A balanced approach to freedom is the making of responsible choices, after collecting sufficient information to make an informed choice, walking with eyes wide open into the consequences of the choice to be made, the option set apart from all the rest, the act of deciding.

To indulge in all the myriad of material luxury in our society, the nomadic devices that are double-edged swords, is not to be free, but to fall into the trap of feeling free while being enslaved.

Nomadic Devices are for nomads

In Jacques Attali's Millennium, people are freed from the wires that bound them to industrial society, tied to a desk by telephone wires, electrical cords, fax lines, modems, cable and DSL. In this millennium, among the advanced developed information societies at least, people will become nomads again, grazing on the free flow of information, following the pasture of richest sources of information like the shepherds of old.

The hottest selling items on the market are not the kings of twentieth-century, like cars, or television, or even the recent (1982) Times Machine of the Year, the personal computer. Today, the items that everyone want are the nomadic devices like Apple's iPod and Sony's PSP. These devices focus the mind away from its surrounding environment, away from the other people in society, and isolate the nomad in a cocoon of familiarity, of songs, of games, of childhood dreams. Instead of playing with neighbourhood children, today's nomadic children play in multi-player online environments. Instead of playing hockey or soccer or football in a friendly spirit of skillful competition, today's nomadic children play in darkened mazes of alien environments shooting up enemies and steeling each other's assets. Is it any wonder that the new crimes of the millennium were unheard of a decade ago? A man was shot in a cybercafe because he stole someone's online game asset, and the victim was angry enough, and smart enough, to track down this man, to shoot him dead.
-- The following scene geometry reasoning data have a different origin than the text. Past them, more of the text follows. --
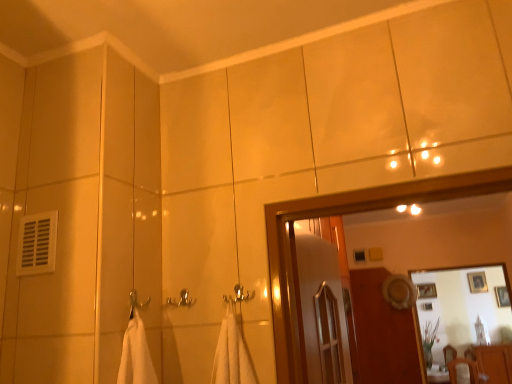 Question: In terms of height, does wooden framed picture at upper right, which is the first picture frame from right to left, look taller or shorter compared to matte brown dresser at lower right?

Choices:
 (A) tall
 (B) short

Answer: (B)

Question: From the image's perspective, is wooden framed picture at upper right, which is the first picture frame from right to left, located above or below matte brown dresser at lower right?

Choices:
 (A) below
 (B) above

Answer: (B)

Question: Estimate the real-world distances between objects in this image. Which object is closer to the matte brown dresser at lower right?

Choices:
 (A) wooden framed picture at upper right, the second picture frame from the right
 (B) wooden framed picture at upper right, which is the first picture frame from right to left
 (C) glossy wooden mirror at upper center
 (D) silver metallic towel bar at center
 (E) wooden screen door at center

Answer: (C)

Question: Based on their relative distances, which object is farther from the wooden screen door at center?

Choices:
 (A) wooden framed picture at upper right, the second picture frame from the right
 (B) wooden framed picture at upper right, which is the first picture frame from right to left
 (C) glossy wooden mirror at upper center
 (D) silver metallic towel bar at center
 (E) matte brown dresser at lower right

Answer: (D)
Instead of playground scruffles, it was criminal.

Instead of forming treasured childhood memories, our nomadic children are not freed by nomadic devices in their developmental years, like adults are freed by their PDAs (even that freedom comes at a price, but that's another story...mmm blog). Too much of a good thing is not always better. Children, and metaphorical children of nomadic devices in the new Millennium, need to return to nature, both literally and metaphorically to find their roots and to bond with the rest of humanity. Adults and children alike, need to learn that freedom without boundaries, is just another form of slavery. Instead of being bound with wires, too much dependence on nomadic devices would enslave our minds instead of our bodies.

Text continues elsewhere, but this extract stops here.